» **WORK TO BE COMPLETED**
Go through the data and copy each line where the string "Conditions" appears.

» **RECORDS FOR THE TASK**
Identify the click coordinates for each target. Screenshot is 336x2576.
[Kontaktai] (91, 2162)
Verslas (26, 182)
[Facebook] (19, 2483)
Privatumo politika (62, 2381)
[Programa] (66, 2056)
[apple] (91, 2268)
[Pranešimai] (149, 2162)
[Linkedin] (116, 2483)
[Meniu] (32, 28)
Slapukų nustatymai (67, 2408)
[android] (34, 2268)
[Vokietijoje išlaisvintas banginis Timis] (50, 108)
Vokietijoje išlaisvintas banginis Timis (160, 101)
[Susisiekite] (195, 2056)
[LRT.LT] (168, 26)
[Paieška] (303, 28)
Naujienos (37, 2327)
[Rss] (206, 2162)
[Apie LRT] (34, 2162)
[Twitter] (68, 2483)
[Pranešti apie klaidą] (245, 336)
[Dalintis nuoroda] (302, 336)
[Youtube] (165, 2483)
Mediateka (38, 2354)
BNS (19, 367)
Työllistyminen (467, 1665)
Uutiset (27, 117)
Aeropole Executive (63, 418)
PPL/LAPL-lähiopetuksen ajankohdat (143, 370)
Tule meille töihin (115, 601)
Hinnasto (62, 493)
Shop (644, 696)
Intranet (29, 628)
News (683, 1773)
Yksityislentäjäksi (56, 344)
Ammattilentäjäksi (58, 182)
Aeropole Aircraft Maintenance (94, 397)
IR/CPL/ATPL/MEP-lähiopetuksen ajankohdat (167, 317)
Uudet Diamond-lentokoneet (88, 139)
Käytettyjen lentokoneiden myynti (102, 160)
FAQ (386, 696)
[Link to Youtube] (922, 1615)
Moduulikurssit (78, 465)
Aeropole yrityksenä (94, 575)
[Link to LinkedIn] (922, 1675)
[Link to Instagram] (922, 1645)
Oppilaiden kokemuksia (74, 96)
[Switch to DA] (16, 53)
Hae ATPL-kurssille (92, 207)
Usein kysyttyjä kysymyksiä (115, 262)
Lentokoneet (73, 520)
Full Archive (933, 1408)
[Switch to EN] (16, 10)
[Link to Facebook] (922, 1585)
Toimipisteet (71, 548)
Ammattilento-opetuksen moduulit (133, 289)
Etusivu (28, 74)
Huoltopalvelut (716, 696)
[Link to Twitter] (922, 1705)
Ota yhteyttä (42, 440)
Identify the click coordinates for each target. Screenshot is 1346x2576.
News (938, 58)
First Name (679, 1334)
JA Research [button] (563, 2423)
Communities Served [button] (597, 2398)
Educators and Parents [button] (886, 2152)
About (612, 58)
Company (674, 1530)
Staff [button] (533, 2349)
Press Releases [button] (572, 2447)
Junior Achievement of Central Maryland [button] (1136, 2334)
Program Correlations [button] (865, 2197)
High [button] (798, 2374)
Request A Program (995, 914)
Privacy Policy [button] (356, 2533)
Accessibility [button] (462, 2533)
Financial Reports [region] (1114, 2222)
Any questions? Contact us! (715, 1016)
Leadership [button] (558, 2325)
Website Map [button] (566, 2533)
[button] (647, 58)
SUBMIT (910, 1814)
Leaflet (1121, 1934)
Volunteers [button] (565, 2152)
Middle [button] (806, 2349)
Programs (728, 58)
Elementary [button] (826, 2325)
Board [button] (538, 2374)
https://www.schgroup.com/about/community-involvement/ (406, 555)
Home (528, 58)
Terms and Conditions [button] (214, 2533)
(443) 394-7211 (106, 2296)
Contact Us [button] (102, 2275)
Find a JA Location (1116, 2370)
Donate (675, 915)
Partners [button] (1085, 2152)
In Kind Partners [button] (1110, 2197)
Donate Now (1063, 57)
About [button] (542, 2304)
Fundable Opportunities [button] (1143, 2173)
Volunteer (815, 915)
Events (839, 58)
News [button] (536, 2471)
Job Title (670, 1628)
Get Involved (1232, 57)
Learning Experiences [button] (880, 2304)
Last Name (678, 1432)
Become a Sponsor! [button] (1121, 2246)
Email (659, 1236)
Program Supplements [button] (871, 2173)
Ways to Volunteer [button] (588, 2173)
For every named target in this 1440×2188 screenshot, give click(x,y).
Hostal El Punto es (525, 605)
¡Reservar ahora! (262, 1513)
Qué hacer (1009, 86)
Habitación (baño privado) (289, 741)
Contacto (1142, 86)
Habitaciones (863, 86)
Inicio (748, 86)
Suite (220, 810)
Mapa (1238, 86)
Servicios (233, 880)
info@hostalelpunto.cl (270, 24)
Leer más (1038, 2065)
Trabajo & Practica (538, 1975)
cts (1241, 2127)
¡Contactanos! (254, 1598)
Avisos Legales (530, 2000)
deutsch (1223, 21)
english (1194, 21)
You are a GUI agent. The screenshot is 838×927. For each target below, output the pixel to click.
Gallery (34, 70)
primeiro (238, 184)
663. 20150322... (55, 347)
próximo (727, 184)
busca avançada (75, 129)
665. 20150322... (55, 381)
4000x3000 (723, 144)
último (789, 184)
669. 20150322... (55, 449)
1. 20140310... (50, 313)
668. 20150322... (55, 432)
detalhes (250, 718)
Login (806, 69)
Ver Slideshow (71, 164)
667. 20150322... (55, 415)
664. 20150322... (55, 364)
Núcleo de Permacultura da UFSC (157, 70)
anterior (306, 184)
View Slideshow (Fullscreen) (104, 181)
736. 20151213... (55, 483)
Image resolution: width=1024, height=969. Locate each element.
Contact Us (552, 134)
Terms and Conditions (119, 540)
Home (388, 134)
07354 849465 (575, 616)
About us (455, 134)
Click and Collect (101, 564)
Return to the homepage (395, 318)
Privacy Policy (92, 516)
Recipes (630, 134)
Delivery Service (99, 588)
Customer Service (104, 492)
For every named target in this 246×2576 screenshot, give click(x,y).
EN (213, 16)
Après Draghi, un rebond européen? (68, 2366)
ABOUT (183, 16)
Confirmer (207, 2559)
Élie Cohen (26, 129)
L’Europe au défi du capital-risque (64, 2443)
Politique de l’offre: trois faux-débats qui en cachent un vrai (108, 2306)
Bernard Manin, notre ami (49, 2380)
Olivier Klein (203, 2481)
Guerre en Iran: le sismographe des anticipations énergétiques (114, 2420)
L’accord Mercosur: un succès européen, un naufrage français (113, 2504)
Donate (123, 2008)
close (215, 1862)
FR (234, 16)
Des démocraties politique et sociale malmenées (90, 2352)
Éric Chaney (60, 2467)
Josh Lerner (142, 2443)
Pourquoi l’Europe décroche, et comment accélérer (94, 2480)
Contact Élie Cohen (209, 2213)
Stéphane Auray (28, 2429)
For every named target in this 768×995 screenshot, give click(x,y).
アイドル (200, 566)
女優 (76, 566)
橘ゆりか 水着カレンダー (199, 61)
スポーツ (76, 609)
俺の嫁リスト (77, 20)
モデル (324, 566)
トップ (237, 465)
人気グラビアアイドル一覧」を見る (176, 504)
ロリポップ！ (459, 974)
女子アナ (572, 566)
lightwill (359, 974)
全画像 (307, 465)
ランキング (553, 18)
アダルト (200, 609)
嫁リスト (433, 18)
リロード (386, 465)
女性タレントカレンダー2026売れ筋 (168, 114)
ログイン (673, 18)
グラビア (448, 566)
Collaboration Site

» **ANSWER AREA**
Terms and Conditions [button] (214, 2533)
Terms and Conditions (119, 540)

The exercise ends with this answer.